#### RECORDS SHOWN

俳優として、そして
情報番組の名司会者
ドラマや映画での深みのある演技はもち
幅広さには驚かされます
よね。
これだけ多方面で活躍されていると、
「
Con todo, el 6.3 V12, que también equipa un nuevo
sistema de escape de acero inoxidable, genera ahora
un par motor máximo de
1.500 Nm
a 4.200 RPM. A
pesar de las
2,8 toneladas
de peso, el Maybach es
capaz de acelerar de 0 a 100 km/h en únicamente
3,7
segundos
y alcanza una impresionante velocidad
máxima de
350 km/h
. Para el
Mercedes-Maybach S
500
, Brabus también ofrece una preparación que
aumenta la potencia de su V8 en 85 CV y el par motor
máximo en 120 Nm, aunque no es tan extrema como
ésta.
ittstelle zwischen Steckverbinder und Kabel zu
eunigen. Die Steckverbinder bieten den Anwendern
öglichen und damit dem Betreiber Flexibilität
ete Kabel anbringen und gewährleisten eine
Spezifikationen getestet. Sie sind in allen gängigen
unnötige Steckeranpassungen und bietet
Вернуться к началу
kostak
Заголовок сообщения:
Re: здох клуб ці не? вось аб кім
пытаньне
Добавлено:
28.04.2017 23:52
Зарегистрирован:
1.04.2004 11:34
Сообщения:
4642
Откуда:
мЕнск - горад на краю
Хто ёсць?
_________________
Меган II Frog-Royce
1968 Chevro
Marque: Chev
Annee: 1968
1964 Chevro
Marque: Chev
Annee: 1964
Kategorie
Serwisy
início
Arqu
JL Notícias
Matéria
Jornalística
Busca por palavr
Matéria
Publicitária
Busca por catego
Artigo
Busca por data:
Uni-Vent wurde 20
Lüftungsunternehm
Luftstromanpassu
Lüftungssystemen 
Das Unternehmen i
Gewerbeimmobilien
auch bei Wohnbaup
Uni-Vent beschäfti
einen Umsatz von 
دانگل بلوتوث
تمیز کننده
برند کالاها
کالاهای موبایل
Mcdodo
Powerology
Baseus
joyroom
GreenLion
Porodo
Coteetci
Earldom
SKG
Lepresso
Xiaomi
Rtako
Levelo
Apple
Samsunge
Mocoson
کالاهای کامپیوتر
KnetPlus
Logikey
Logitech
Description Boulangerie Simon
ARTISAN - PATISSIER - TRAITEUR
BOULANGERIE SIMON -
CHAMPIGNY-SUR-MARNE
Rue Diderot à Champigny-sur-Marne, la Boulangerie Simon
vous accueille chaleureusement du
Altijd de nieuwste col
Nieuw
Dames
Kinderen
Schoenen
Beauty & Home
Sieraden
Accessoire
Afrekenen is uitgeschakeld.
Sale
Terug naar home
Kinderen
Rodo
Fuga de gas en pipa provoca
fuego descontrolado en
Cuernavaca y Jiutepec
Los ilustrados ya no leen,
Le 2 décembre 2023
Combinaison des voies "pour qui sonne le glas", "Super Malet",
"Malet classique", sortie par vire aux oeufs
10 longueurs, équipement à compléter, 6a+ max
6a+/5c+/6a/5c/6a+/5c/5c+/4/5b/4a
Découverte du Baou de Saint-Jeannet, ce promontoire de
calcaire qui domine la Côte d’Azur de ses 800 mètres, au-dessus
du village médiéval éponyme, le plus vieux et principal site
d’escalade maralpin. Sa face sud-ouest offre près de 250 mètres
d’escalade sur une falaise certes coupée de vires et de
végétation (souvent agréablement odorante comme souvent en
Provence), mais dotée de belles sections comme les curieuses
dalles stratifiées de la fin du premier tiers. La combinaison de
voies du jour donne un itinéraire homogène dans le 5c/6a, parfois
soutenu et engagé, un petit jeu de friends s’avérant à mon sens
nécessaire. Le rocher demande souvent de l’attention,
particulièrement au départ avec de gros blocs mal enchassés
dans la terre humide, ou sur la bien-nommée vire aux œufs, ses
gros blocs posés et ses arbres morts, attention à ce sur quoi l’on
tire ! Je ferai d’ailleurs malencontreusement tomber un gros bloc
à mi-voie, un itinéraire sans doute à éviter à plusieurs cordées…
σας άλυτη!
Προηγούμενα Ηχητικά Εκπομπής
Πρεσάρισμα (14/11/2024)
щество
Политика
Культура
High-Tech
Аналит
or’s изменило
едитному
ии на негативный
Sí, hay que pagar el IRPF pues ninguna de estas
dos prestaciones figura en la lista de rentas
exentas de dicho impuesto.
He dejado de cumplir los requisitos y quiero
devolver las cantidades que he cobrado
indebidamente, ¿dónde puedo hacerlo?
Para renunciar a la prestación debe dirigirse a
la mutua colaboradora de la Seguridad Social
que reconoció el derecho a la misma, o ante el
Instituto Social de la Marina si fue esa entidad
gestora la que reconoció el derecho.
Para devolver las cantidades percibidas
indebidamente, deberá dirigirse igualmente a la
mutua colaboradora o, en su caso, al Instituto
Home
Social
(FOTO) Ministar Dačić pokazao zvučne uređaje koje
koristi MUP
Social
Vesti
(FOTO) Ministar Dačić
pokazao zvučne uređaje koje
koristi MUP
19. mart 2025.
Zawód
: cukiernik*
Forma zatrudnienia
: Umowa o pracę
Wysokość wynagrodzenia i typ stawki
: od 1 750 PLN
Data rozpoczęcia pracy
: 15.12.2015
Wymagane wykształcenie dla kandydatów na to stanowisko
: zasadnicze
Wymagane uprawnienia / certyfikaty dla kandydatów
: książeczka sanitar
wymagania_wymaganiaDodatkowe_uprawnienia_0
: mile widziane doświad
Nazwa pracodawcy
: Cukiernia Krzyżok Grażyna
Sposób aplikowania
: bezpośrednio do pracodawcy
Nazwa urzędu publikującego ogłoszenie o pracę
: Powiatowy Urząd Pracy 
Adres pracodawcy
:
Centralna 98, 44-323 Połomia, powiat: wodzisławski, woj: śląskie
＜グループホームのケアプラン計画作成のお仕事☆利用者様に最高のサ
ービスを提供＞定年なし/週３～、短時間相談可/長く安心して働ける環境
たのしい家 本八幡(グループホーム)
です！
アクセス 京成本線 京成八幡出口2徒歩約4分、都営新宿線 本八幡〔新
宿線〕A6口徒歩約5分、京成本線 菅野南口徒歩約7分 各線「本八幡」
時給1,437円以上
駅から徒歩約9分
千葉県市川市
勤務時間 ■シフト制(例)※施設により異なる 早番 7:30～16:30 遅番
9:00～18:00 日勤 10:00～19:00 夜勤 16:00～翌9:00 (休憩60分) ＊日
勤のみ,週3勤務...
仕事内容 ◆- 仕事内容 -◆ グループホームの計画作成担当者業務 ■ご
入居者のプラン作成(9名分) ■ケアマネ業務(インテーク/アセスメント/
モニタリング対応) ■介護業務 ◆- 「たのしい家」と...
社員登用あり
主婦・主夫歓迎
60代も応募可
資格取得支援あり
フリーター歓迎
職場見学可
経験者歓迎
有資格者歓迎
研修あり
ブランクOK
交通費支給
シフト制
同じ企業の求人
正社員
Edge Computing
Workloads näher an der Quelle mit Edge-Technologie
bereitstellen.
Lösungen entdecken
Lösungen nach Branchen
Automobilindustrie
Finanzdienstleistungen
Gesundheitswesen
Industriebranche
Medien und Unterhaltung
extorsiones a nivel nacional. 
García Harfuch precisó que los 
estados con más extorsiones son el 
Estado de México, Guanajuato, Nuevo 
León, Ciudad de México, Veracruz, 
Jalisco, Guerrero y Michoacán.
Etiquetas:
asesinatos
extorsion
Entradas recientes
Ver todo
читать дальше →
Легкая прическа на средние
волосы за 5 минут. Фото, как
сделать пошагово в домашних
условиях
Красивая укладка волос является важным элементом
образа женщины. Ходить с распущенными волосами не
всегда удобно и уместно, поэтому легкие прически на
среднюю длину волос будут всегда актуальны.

########

§ YOUR ASSIGNMENT:
Would you reproduce all the entries exactly?

§ SOLUTION:
俳優として、そして
情報番組の名司会者
ドラマや映画での深みのある演技はもち
幅広さには驚かされます
よね。
これだけ多方面で活躍されていると、
「
Con todo, el 6.3 V12, que también equipa un nuevo
sistema de escape de acero inoxidable, genera ahora
un par motor máximo de
1.500 Nm
a 4.200 RPM. A
pesar de las
2,8 toneladas
de peso, el Maybach es
capaz de acelerar de 0 a 100 km/h en únicamente
3,7
segundos
y alcanza una impresionante velocidad
máxima de
350 km/h
. Para el
Mercedes-Maybach S
500
, Brabus también ofrece una preparación que
aumenta la potencia de su V8 en 85 CV y el par motor
máximo en 120 Nm, aunque no es tan extrema como
ésta.
ittstelle zwischen Steckverbinder und Kabel zu
eunigen. Die Steckverbinder bieten den Anwendern
öglichen und damit dem Betreiber Flexibilität
ete Kabel anbringen und gewährleisten eine
Spezifikationen getestet. Sie sind in allen gängigen
unnötige Steckeranpassungen und bietet
Вернуться к началу
kostak
Заголовок сообщения:
Re: здох клуб ці не? вось аб кім
пытаньне
Добавлено:
28.04.2017 23:52
Зарегистрирован:
1.04.2004 11:34
Сообщения:
4642
Откуда:
мЕнск - горад на краю
Хто ёсць?
_________________
Меган II Frog-Royce
1968 Chevro
Marque: Chev
Annee: 1968
1964 Chevro
Marque: Chev
Annee: 1964
Kategorie
Serwisy
início
Arqu
JL Notícias
Matéria
Jornalística
Busca por palavr
Matéria
Publicitária
Busca por catego
Artigo
Busca por data:
Uni-Vent wurde 20
Lüftungsunternehm
Luftstromanpassu
Lüftungssystemen 
Das Unternehmen i
Gewerbeimmobilien
auch bei Wohnbaup
Uni-Vent beschäfti
einen Umsatz von 
دانگل بلوتوث
تمیز کننده
برند کالاها
کالاهای موبایل
Mcdodo
Powerology
Baseus
joyroom
GreenLion
Porodo
Coteetci
Earldom
SKG
Lepresso
Xiaomi
Rtako
Levelo
Apple
Samsunge
Mocoson
کالاهای کامپیوتر
KnetPlus
Logikey
Logitech
Description Boulangerie Simon
ARTISAN - PATISSIER - TRAITEUR
BOULANGERIE SIMON -
CHAMPIGNY-SUR-MARNE
Rue Diderot à Champigny-sur-Marne, la Boulangerie Simon
vous accueille chaleureusement du
Altijd de nieuwste col
Nieuw
Dames
Kinderen
Schoenen
Beauty & Home
Sieraden
Accessoire
Afrekenen is uitgeschakeld.
Sale
Terug naar home
Kinderen
Rodo
Fuga de gas en pipa provoca
fuego descontrolado en
Cuernavaca y Jiutepec
Los ilustrados ya no leen,
Le 2 décembre 2023
Combinaison des voies "pour qui sonne le glas", "Super Malet",
"Malet classique", sortie par vire aux oeufs
10 longueurs, équipement à compléter, 6a+ max
6a+/5c+/6a/5c/6a+/5c/5c+/4/5b/4a
Découverte du Baou de Saint-Jeannet, ce promontoire de
calcaire qui domine la Côte d’Azur de ses 800 mètres, au-dessus
du village médiéval éponyme, le plus vieux et principal site
d’escalade maralpin. Sa face sud-ouest offre près de 250 mètres
d’escalade sur une falaise certes coupée de vires et de
végétation (souvent agréablement odorante comme souvent en
Provence), mais dotée de belles sections comme les curieuses
dalles stratifiées de la fin du premier tiers. La combinaison de
voies du jour donne un itinéraire homogène dans le 5c/6a, parfois
soutenu et engagé, un petit jeu de friends s’avérant à mon sens
nécessaire. Le rocher demande souvent de l’attention,
particulièrement au départ avec de gros blocs mal enchassés
dans la terre humide, ou sur la bien-nommée vire aux œufs, ses
gros blocs posés et ses arbres morts, attention à ce sur quoi l’on
tire ! Je ferai d’ailleurs malencontreusement tomber un gros bloc
à mi-voie, un itinéraire sans doute à éviter à plusieurs cordées…
σας άλυτη!
Προηγούμενα Ηχητικά Εκπομπής
Πρεσάρισμα (14/11/2024)
щество
Политика
Культура
High-Tech
Аналит
or’s изменило
едитному
ии на негативный
Sí, hay que pagar el IRPF pues ninguna de estas
dos prestaciones figura en la lista de rentas
exentas de dicho impuesto.
He dejado de cumplir los requisitos y quiero
devolver las cantidades que he cobrado
indebidamente, ¿dónde puedo hacerlo?
Para renunciar a la prestación debe dirigirse a
la mutua colaboradora de la Seguridad Social
que reconoció el derecho a la misma, o ante el
Instituto Social de la Marina si fue esa entidad
gestora la que reconoció el derecho.
Para devolver las cantidades percibidas
indebidamente, deberá dirigirse igualmente a la
mutua colaboradora o, en su caso, al Instituto
Home
Social
(FOTO) Ministar Dačić pokazao zvučne uređaje koje
koristi MUP
Social
Vesti
(FOTO) Ministar Dačić
pokazao zvučne uređaje koje
koristi MUP
19. mart 2025.
Zawód
: cukiernik*
Forma zatrudnienia
: Umowa o pracę
Wysokość wynagrodzenia i typ stawki
: od 1 750 PLN
Data rozpoczęcia pracy
: 15.12.2015
Wymagane wykształcenie dla kandydatów na to stanowisko
: zasadnicze
Wymagane uprawnienia / certyfikaty dla kandydatów
: książeczka sanitar
wymagania_wymaganiaDodatkowe_uprawnienia_0
: mile widziane doświad
Nazwa pracodawcy
: Cukiernia Krzyżok Grażyna
Sposób aplikowania
: bezpośrednio do pracodawcy
Nazwa urzędu publikującego ogłoszenie o pracę
: Powiatowy Urząd Pracy 
Adres pracodawcy
:
Centralna 98, 44-323 Połomia, powiat: wodzisławski, woj: śląskie
＜グループホームのケアプラン計画作成のお仕事☆利用者様に最高のサ
ービスを提供＞定年なし/週３～、短時間相談可/長く安心して働ける環境
たのしい家 本八幡(グループホーム)
です！
アクセス 京成本線 京成八幡出口2徒歩約4分、都営新宿線 本八幡〔新
宿線〕A6口徒歩約5分、京成本線 菅野南口徒歩約7分 各線「本八幡」
時給1,437円以上
駅から徒歩約9分
千葉県市川市
勤務時間 ■シフト制(例)※施設により異なる 早番 7:30～16:30 遅番
9:00～18:00 日勤 10:00～19:00 夜勤 16:00～翌9:00 (休憩60分) ＊日
勤のみ,週3勤務...
仕事内容 ◆- 仕事内容 -◆ グループホームの計画作成担当者業務 ■ご
入居者のプラン作成(9名分) ■ケアマネ業務(インテーク/アセスメント/
モニタリング対応) ■介護業務 ◆- 「たのしい家」と...
社員登用あり
主婦・主夫歓迎
60代も応募可
資格取得支援あり
フリーター歓迎
職場見学可
経験者歓迎
有資格者歓迎
研修あり
ブランクOK
交通費支給
シフト制
同じ企業の求人
正社員
Edge Computing
Workloads näher an der Quelle mit Edge-Technologie
bereitstellen.
Lösungen entdecken
Lösungen nach Branchen
Automobilindustrie
Finanzdienstleistungen
Gesundheitswesen
Industriebranche
Medien und Unterhaltung
extorsiones a nivel nacional. 
García Harfuch precisó que los 
estados con más extorsiones son el 
Estado de México, Guanajuato, Nuevo 
León, Ciudad de México, Veracruz, 
Jalisco, Guerrero y Michoacán.
Etiquetas:
asesinatos
extorsion
Entradas recientes
Ver todo
читать дальше →
Легкая прическа на средние
волосы за 5 минут. Фото, как
сделать пошагово в домашних
условиях
Красивая укладка волос является важным элементом
образа женщины. Ходить с распущенными волосами не
всегда удобно и уместно, поэтому легкие прически на
среднюю длину волос будут всегда актуальны.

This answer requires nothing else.